Wall Street stocks rallied to a fresh closing record on Thursday. Broadly, stocks thrived with increased investor optimism around the stronger-than-expected corporate earnings season. That said, solid buying momentum pushed the S&P500 and the Nasdaq Composite to new all-time highs.
The Dow Jones Industrial Average, on the other hand, finished a few points below its record set earlier this week.
In individual stocks amid the financial markets, shares of Apple and Amazon accelerated during the entire session yesterday. The reason behind the rally was heightened risk appetite from investors looking to see both companies’ reports for the quarter. In more detail, Apple and Amazon delivered their third-quarter earnings reports after the bell.
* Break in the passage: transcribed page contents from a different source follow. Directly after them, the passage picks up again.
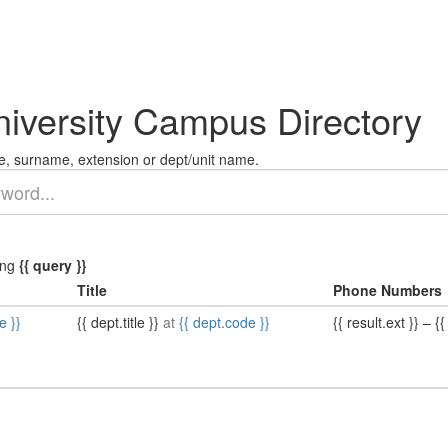
niversity Campus Directory
, surname, extension or dept/unit name.
ing
{{ query }}
Title
Phone Numbers
e }}
{{ dept.title }}
at
{{ dept.code }}
{{ result.ext }}
–
{{ 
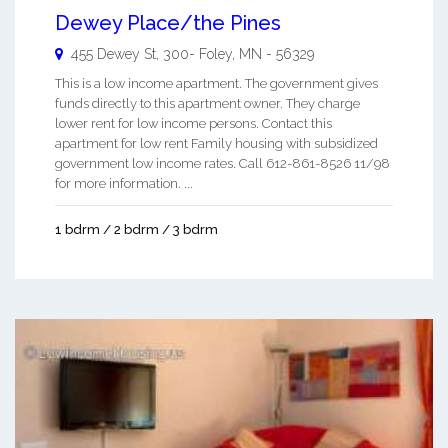
Dewey Place/the Pines
455 Dewey St, 300-
Foley
,
MN
-
56329
This is a low income apartment. The government gives
funds directly to this apartment owner. They charge
lower rent for low income persons. Contact this
apartment for low rent Family housing with subsidized
government low income rates. Call 612-861-8526 11/98
for more information. ...
1 bdrm / 2 bdrm / 3 bdrm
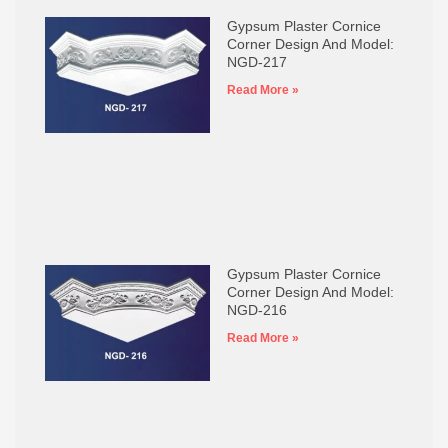
Gypsum Plaster Cornice
Corner Design And Model:
NGD-217
Read More »
Gypsum Plaster Cornice
Corner Design And Model:
NGD-216
Read More »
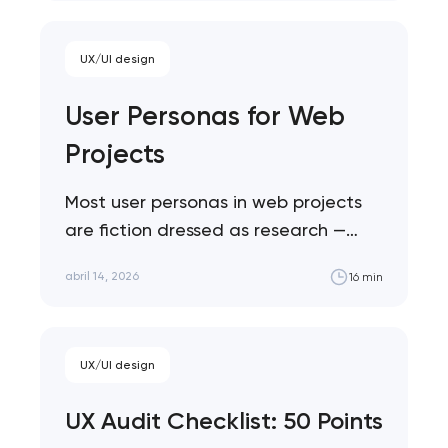
UX/UI design
User Personas for Web
Projects
Most user personas in web projects
are fiction dressed as research —
demographic profiles that sound
abril 14, 2026
16 min
specific but drive zero…
UX/UI design
UX Audit Checklist: 50 Points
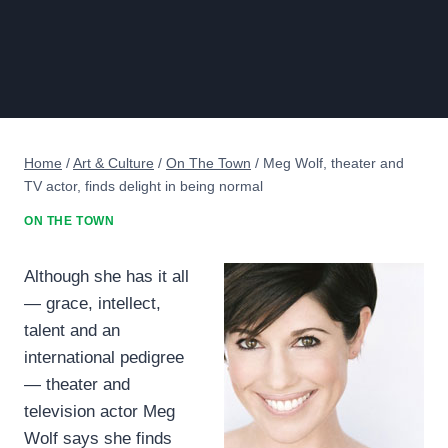
Home
/
Art & Culture
/
On The Town
/
Meg Wolf, theater and
TV actor, finds delight in being normal
ON THE TOWN
Although she has it all
— grace, intellect,
talent and an
international pedigree
— theater and
television actor Meg
Wolf says she finds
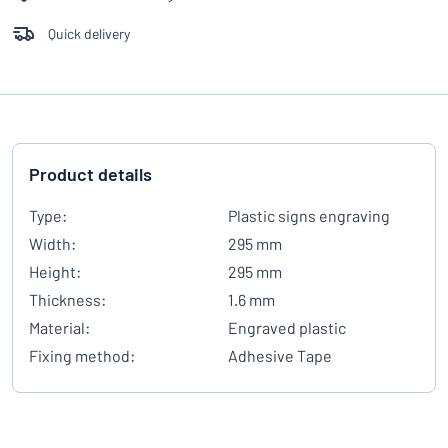
Quick delivery
Product details
Type:
Plastic signs engraving
Width:
295 mm
Height:
295 mm
Thickness:
1.6 mm
Material:
Engraved plastic
Fixing method:
Adhesive Tape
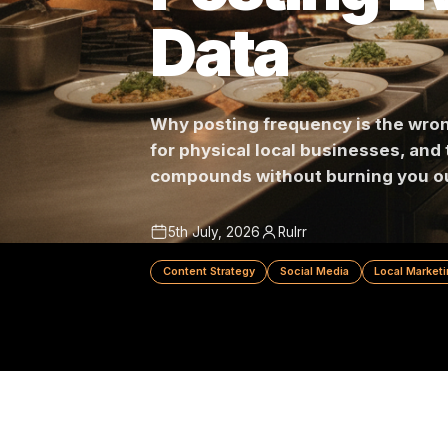
Posting 
Data
Why posting frequency is the
for physical local businesses
compounds without burning y
5th July, 2026
Rulrr
Content Strategy
Social Media
Local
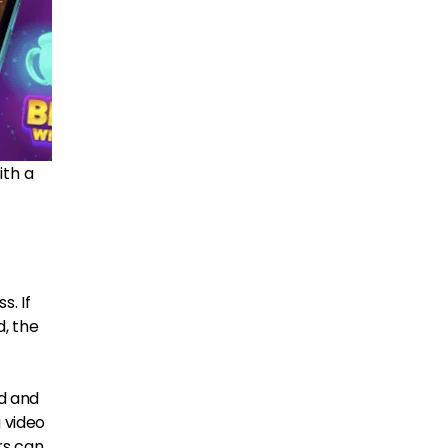
ith a
s. If
d, the
ed and
g video
rs can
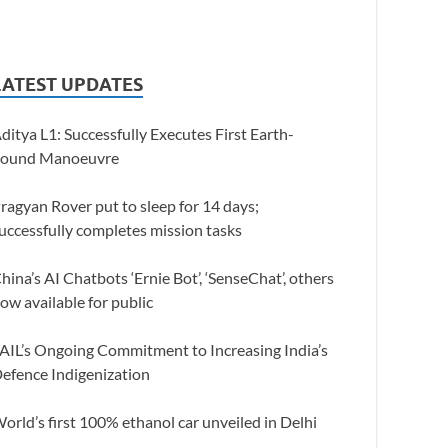
LATEST UPDATES
ditya L1: Successfully Executes First Earth-
ound Manoeuvre
ragyan Rover put to sleep for 14 days;
uccessfully completes mission tasks
hina’s AI Chatbots ‘Ernie Bot’, ‘SenseChat’, others
ow available for public
AIL’s Ongoing Commitment to Increasing India’s
efence Indigenization
orld’s first 100% ethanol car unveiled in Delhi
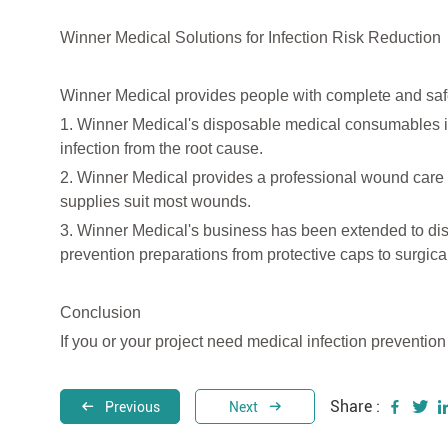
Winner Medical Solutions for Infection Risk Reduction
Winner Medical provides people with complete and safe
1. Winner Medical's disposable medical consumables 
infection from the root cause.
2. Winner Medical provides a professional wound care
supplies suit most wounds.
3. Winner Medical's business has been extended to dis
prevention preparations from protective caps to surgic
Conclusion
If you or your project need medical infection preventio
Share :
Previous
Next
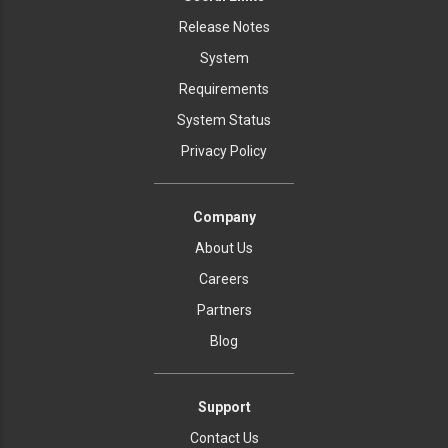
Release Notes
System
Requirements
System Status
Privacy Policy
Company
About Us
Careers
Partners
Blog
Support
Contact Us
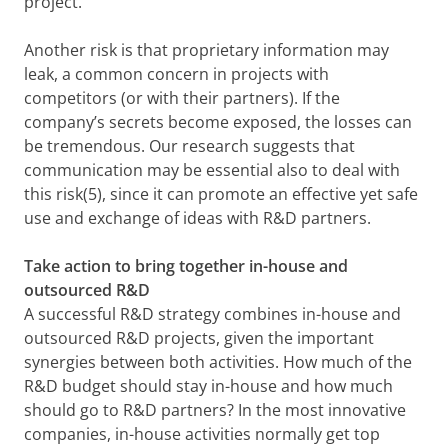
project.
Another risk is that proprietary information may
leak, a common concern in projects with
competitors (or with their partners). If the
company’s secrets become exposed, the losses can
be tremendous. Our research suggests that
communication may be essential also to deal with
this risk(5), since it can promote an effective yet safe
use and exchange of ideas with R&D partners.
Take action to bring together in-house and
outsourced R&D
A successful R&D strategy combines in-house and
outsourced R&D projects, given the important
synergies between both activities. How much of the
R&D budget should stay in-house and how much
should go to R&D partners? In the most innovative
companies, in-house activities normally get top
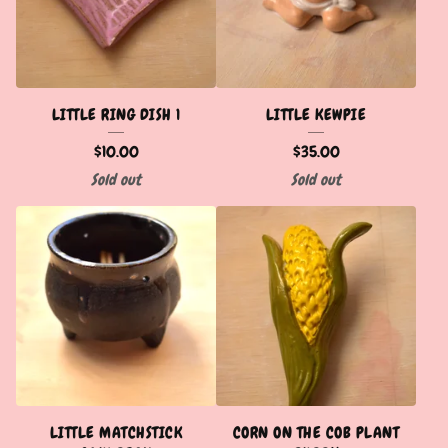
LITTLE RING DISH 1
LITTLE KEWPIE
$
10.00
$
35.00
Sold out
Sold out
LITTLE MATCHSTICK
CORN ON THE COB PLANT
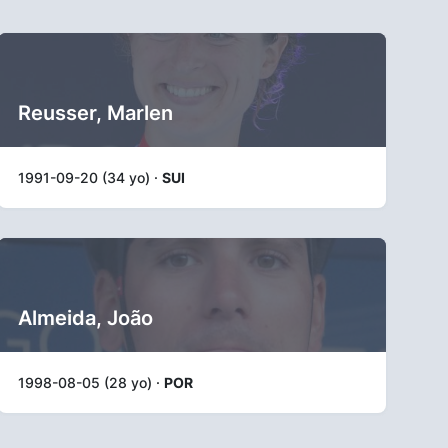
Reusser, Marlen
1991-09-20 (34 yo) ·
SUI
Almeida, João
1998-08-05 (28 yo) ·
POR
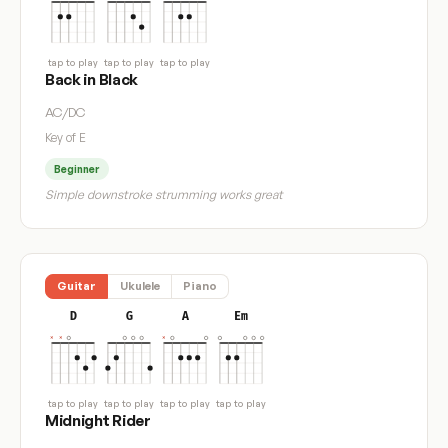
tap to play
tap to play
tap to play
Back in Black
AC/DC
Key of E
Beginner
Simple downstroke strumming works great
Guitar
Ukulele
Piano
D
G
A
Em
tap to play
tap to play
tap to play
tap to play
Midnight Rider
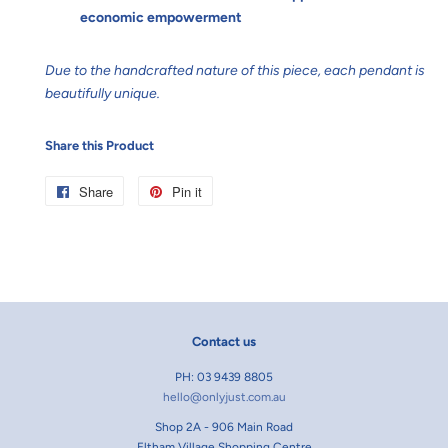
economic empowerment
Due to the handcrafted nature of this piece, each pendant is
beautifully unique.
Share this Product
Share
Share
Pin it
Pin
on
on
Facebook
Pinterest
Contact us
PH: 03 9439 8805
hello@onlyjust.com.au
Shop 2A - 906 Main Road
Eltham Village Shopping Centre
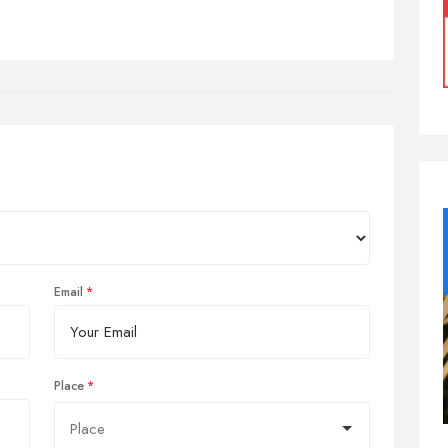
Email
Place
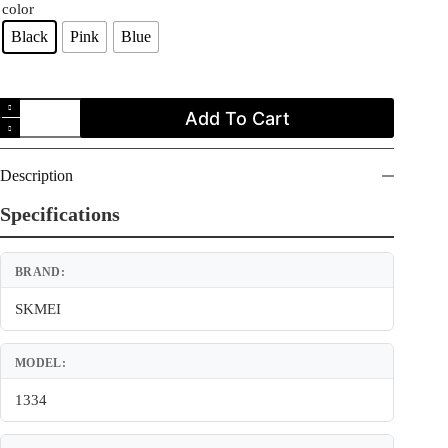
color
Black
Pink
Blue
SKMEI
Add To Cart
1334
Digital
Outdoor
Sports
Description
Waterproof
Watch
Specifications
for
Women
quantity
BRAND:
SKMEI
MODEL:
1334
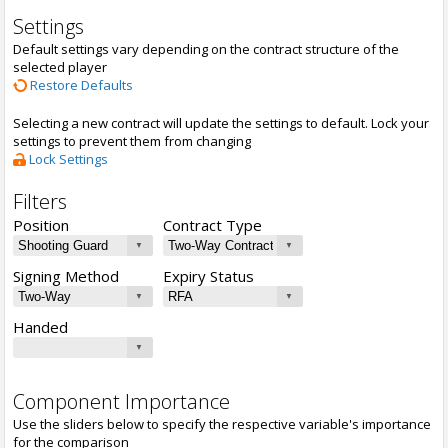
Settings
Default settings vary depending on the contract structure of the
selected player
Restore Defaults
Selecting a new contract will update the settings to default. Lock your
settings to prevent them from changing
Lock Settings
Filters
Position
Contract Type
Signing Method
Expiry Status
Handed
Component Importance
Use the sliders below to specify the respective variable's importance
for the comparison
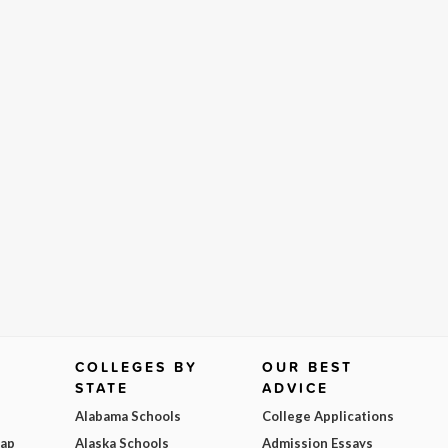
COLLEGES BY
OUR BEST
STATE
ADVICE
Alabama Schools
College Applications
Map
Alaska Schools
Admission Essays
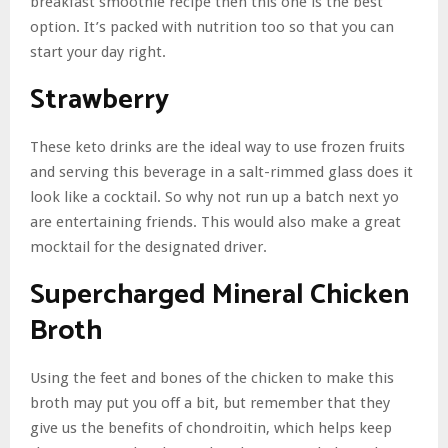
breakfast smoothie recipe then this one is the best
option. It’s packed with nutrition too so that you can
start your day right.
Strawberry
These keto drinks are the ideal way to use frozen fruits
and serving this beverage in a salt-rimmed glass does it
look like a cocktail. So why not run up a batch next yo
are entertaining friends. This would also make a great
mocktail for the designated driver.
Supercharged Mineral Chicken
Broth
Using the feet and bones of the chicken to make this
broth may put you off a bit, but remember that they
give us the benefits of chondroitin, which helps keep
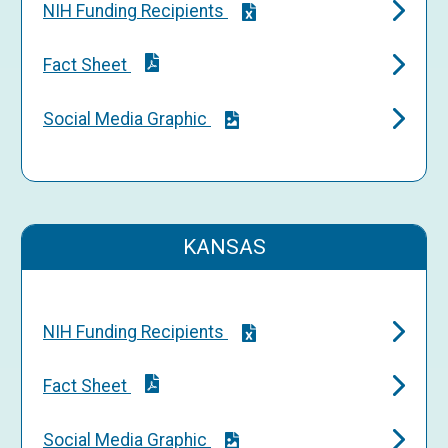
NIH Funding Recipients
Fact Sheet
Social Media Graphic
KANSAS
NIH Funding Recipients
Fact Sheet
Social Media Graphic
Surprisingly, however, both technology giants produced financial results below analyst estimates. Citing supply-chain disruptions and labor-market troubles, Amazon CEO Andy Jassy said he expected the fourth quarter to be even weaker. In addition, Apple CEO Tim Cook also highlighted similar challenges that have hampered the iPhone maker’s business operations.
What’s the Big Picture for Traders?
Economic challenges have had mixed effects on the companies that reported their quarterly financials over the past couple of weeks. With this in mind, traders and investors are bracing for increased volatility as the market moves to the month of November.
Several crucial updates are expected to dictate the pace of the financial markets next week. First, the US Federal Reserve is gathering for its two-day policy meeting Tuesday and Wednesday. As a result, Fed Chair Jerome Powell will hold a press conference on Wednesday.
In it, Mr. Powell is likely to give hints over the central bank’s framework for tapering, or unwinding, the vast monetary support. To this end, the Fed has been injecting as much as $120 billion per month in asset purchases. The idea behind the extraordinary amounts of cash was to help the economy bounce back from the coronavirus crisis.
Also, market participants will be watching the latest jobs report on Friday. In other words, the nonfarm payrolls data will reveal how many new jobs were added in October.
What to Watch in the Markets?
The seemingly unstoppable rally of Tesla stock has propelled Elon Musk’s net worth to soar above $300 billion. That said, market participants will be closely monitoring the skyrocketing price of Tesla shares. On Thursday, Tesla pumped another 4%, adding to a weekly gain of almost 20%.
In turn, Tesla chief executive now commands a personal fortune of $302 billion according to the Bloomberg Billionaires Index. It took Elon Musk just a week to accumulate a staggering $50 billion to top $300 billion. As a result, he is $100 billion richer than the second person on the rich list, Amazon founder Jeff Bezos.
Economic Data Coming Up Today (EST times)
On Friday, forex traders will have a chance to play around with the volatility in the European currency. In particular, the EUR/USD is expected to see elevated swings as Europe reports its inflation numbers or CPI data. To be precise, Europe’s consumer price index report (CPI) for October will arrive at 05:00 am.
Later, Canada will report its GDP numbers for August at 08:30 am. This means heightened volatility in the Canadian dollar could be expected.